Apuntes para unas estampas madrileñas (XIV)
Elogio y exaltación del metro
Hace muchos años, en un bar muy castizo donde solía emborracharme a finales del pasado siglo, hubo una noche que el dueño me habló de lo raro que se la hacía ir a los sitios donde no hay metro. No porque necesariamente fuera a viajar en él, sino porque como buen madrileño, ir a un sitio cuyo subsuelo no estuviera horadado por sus túneles le resultaba extraño. Siendo el caso que a mí me ocurre igual, aunque nunca había llegado a considerarlo, al punto me rendí ante la certeza de su argumento.
Y fue que el otro día, que con motivo de la visita a la redacción de una revista con la que colaboro tuve que coger el tren de cercanías, me acordé de la observación de aquel amigo en mi viaje a un Madrid que se me escapa tanto por nuevo como por carecer de metro en sus inmediaciones. Adorador de las grandes distancias del Foro, que el metro une en el subsuelo como en una distopía de Aldoux Huxley, a mí el cercanías no me vale.

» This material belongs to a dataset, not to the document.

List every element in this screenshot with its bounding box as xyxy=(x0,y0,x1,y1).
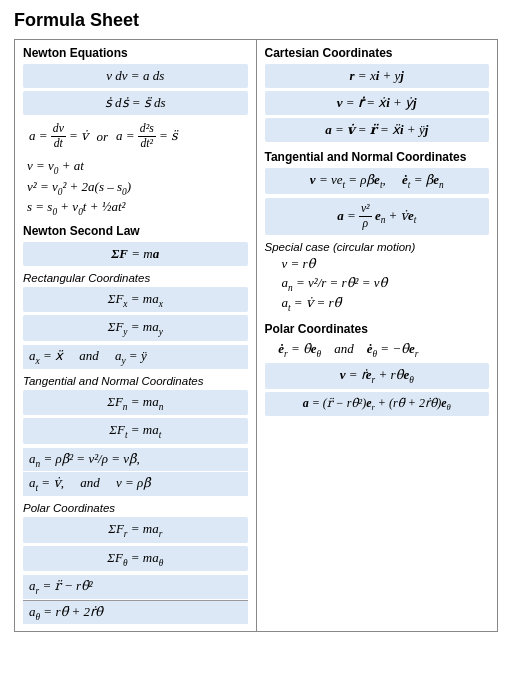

Mucho antes de aquellas conversaciones de borracho, cuando era un niño de seis años al que le daba miedo salir de Madrid porque fuera de su ciudad todo era raro, ya iba en el metro tan campante. Apenas llegaba a la taquilla para sacar el billete -de "ida y vuelta" o "combinado" que eran entonces-, pero volvía a casa solo desde Cuatro Caminos cuando mi madre se iba a dar clases particulares. Incluso creo recordar que me solté a leer con los carteles que anuncian sus estaciones. Lo cierto es que en ningún otro lugar he leído tanto como en mis innumerables viajes en sus vagones.
Y ahora, que como me hago viejo conducir está dejando de gustarme, comprendo que el metro me sigue entusiasmando, tanto o más que cuando de niño jugaba a memorizar las estaciones de sus distintas líneas, porque ir a un sitio donde no hay aún me resulta raro.
Publicado el 12 de septiembre de 2014 a las 00:15.